[Data extract Boundary: Start]
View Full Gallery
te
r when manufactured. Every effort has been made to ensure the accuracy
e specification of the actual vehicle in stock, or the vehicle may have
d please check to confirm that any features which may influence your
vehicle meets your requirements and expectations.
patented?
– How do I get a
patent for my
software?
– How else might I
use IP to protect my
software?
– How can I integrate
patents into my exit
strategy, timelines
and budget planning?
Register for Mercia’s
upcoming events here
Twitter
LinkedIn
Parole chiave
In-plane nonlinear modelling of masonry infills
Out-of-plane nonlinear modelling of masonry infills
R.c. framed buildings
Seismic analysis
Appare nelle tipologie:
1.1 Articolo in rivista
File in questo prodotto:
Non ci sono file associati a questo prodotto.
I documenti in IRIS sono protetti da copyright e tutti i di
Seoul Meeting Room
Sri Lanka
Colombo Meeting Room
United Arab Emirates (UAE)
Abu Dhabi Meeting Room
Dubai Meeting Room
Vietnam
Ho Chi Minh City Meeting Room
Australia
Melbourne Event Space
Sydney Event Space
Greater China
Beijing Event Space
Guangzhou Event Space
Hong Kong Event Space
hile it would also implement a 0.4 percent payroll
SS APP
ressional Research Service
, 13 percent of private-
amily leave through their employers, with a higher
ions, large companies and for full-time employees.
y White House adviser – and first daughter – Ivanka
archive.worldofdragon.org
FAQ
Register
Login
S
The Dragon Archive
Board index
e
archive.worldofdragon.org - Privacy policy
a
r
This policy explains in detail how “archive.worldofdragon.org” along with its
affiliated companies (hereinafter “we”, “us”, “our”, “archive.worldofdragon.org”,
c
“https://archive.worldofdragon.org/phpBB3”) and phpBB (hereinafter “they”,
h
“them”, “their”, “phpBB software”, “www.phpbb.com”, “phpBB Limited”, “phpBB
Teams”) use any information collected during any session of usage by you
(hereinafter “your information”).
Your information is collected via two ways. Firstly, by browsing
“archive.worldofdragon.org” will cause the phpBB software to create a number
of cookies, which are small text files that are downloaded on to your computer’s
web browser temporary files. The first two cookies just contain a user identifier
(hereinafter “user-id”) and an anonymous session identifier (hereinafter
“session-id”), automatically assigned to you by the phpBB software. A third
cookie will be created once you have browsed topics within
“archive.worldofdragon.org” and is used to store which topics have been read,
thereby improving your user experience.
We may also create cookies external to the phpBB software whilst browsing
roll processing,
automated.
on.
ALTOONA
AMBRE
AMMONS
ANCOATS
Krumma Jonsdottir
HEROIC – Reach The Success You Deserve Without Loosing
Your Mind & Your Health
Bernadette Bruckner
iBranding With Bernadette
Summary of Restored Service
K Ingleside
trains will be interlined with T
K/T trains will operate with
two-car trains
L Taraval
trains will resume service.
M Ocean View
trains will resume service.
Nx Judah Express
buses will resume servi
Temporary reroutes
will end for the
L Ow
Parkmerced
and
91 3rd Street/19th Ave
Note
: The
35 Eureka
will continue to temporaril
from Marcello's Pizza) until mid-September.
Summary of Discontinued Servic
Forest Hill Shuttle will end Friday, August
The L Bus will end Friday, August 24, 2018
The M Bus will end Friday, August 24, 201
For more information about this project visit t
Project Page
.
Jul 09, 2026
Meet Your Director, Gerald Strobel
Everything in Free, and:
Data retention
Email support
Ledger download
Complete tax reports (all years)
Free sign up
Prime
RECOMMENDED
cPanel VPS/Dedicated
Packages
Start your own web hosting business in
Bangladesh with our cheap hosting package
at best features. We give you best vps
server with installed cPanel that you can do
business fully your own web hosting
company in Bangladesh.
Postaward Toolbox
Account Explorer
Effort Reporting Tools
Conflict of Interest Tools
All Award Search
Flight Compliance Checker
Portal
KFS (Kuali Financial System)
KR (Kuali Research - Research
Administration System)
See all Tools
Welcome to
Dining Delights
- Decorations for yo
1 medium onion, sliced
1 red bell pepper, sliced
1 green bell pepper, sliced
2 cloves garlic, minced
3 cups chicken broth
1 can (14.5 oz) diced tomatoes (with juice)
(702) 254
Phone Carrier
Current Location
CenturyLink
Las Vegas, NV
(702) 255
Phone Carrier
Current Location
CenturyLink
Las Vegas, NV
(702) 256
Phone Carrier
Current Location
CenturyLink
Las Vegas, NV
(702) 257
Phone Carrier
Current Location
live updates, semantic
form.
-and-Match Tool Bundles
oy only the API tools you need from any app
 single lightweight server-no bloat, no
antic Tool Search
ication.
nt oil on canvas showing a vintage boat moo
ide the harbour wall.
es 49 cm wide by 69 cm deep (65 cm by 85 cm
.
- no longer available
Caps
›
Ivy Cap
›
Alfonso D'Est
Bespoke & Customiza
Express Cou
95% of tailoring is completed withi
[Data extract Boundary: End]
What to do: Return a word-for-word copy of the lines above from the one holding "How do I get a" through the one holding "Colombo Meeting Room", with both of them included and nothing besides.

Answer to the exercise:
– How do I get a
patent for my
software?
– How else might I
use IP to protect my
software?
– How can I integrate
patents into my exit
strategy, timelines
and budget planning?
Register for Mercia’s
upcoming events here
Twitter
LinkedIn
Parole chiave
In-plane nonlinear modelling of masonry infills
Out-of-plane nonlinear modelling of masonry infills
R.c. framed buildings
Seismic analysis
Appare nelle tipologie:
1.1 Articolo in rivista
File in questo prodotto:
Non ci sono file associati a questo prodotto.
I documenti in IRIS sono protetti da copyright e tutti i di
Seoul Meeting Room
Sri Lanka
Colombo Meeting Room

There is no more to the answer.